Hundreds of tombs in the Italian cemetery in Mogadishu were destroyed in night raids this week by Somali groups of Islamic militias. The Rome-based Missionary News Agency said armed men who carried out the acts of vandalism are still in control of the cemetery.
Italian civilians who lived in Somalia during the colonial era - priests and nuns who were missionaries in the East African country - were buried in the devastated cemetery. No one noticed anything until they saw young Somali children playing in the streets of Mogadishu with human bones and skulls.
After that, news spread quickly that hundreds of tombs in Mogadishu's Italian cemetery had been vandalized by groups of Islamic militias. Sources close to the Somali parliament told the Missionary News Agency based in Rome that armed men are still in control of the area. They said at least 700 graves were vandalized.
The cemetery is located on "Imperial Road", built during Italy's colonial rule. Somalia was an Italian colony from 1908 to 1941 when it was occupied by British troops.
According to the Italian daily Corriere della Sera, Islamic fundamentalist militants headed by Shek Sharif said there was no reason "for the tombs of the unfaithful to exist under Somali soil."
The interior minister of Somalia's interim government, Hussein Aideed, told Corriere della Sera the order to destroy the graves came from real estate developers who employed Islamic militants. In a telephone call, Mr. Aideed apologized for the incident saying he hoped this would not ruin relations with Italy.
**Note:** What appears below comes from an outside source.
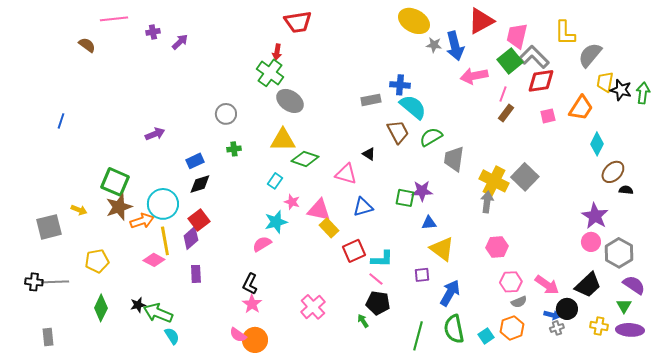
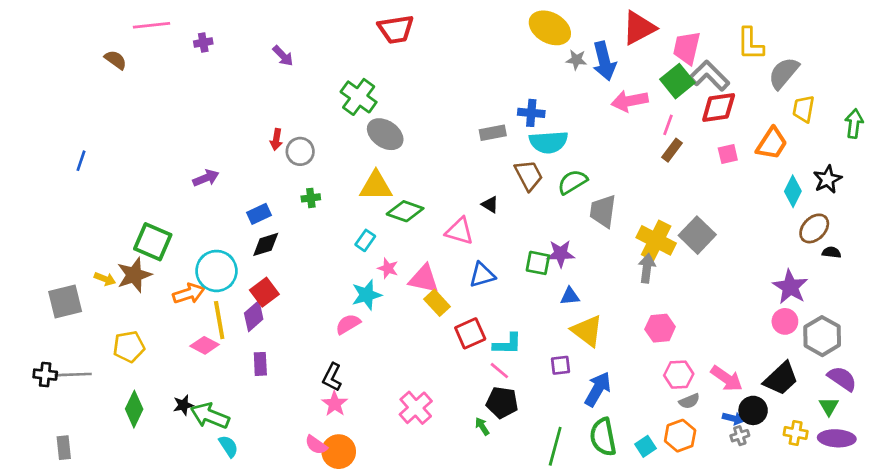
purple arrow: (180, 42) -> (283, 56), moved, turned 90
red arrow: (277, 52) -> (276, 139), moved
black star: (621, 90) -> (827, 179), moved, turned 30
cyan semicircle: (413, 107) -> (549, 142), turned 136
brown star: (119, 207) -> (134, 275), moved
But some observers say Islamic fundamentalists do not want the interim government to take power in the war-torn capital where government buildings are in ruins. A two-year peace process led to the election last month of a new Somalia president and parliament but these are still based in Nairobi, Kenya.
A civil war has raged in Somalia since 1991. The capital is still controlled by warring factions and armed gangs and the transitional government has not yet been able to set foot in Mogadishu.